While there are no general statistics as to the delinquency rate of ITIN loans, specific financial institutions that specialize in these have reported positive results.

For example, the Guadalupe Credit Union reported a delinquency rate of 1.24% for its ITIN base, compared to 1.88% overall for an unspecified time period. The Latino Community Credit Union reported a 1.16% delinquency rate for ITIN, compared to 1.88% overall.

The American Dream

Pride of ownership is a phrase that is common among lenders who are well versed in ITIN loans.

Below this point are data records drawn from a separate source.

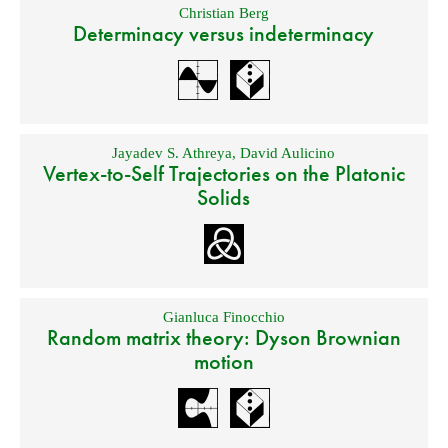
Christian Berg
Determinacy versus indeterminacy
Jayadev S. Athreya
,
David Aulicino
Vertex-to-Self Trajectories on the Platonic
Solids
Gianluca Finocchio
Random matrix theory: Dyson Brownian
motion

“People don’t care about the cost, they just care about the objective and realizing the dream of homeownership,” Reynaga says. “To them, it’s pride of ownership, the right to having their own home. It’s about their kids, their grandkids; it’s about their brothers and sisters and mom and dad. To show them this is the land of opportunity.”

Just last year, he helped several families secure loans along the California coast, where they didn’t imagine they could even afford to settle down.

“That was very rewarding,” Reynaga says. “These were childhood friends and you put a smile to their faces and it’s all over Facebook who helped them. I got bombarded with phone calls.”

He would like to see lenders open their minds to ITIN loans and recognize their value, both financially and morally.

“You will not regret getting someone with an ITIN to be part of your portfolio because they pay their mortgage off on time and very quickly,” Reynaga says. “Most of the cases I’ve seen have just been like that.”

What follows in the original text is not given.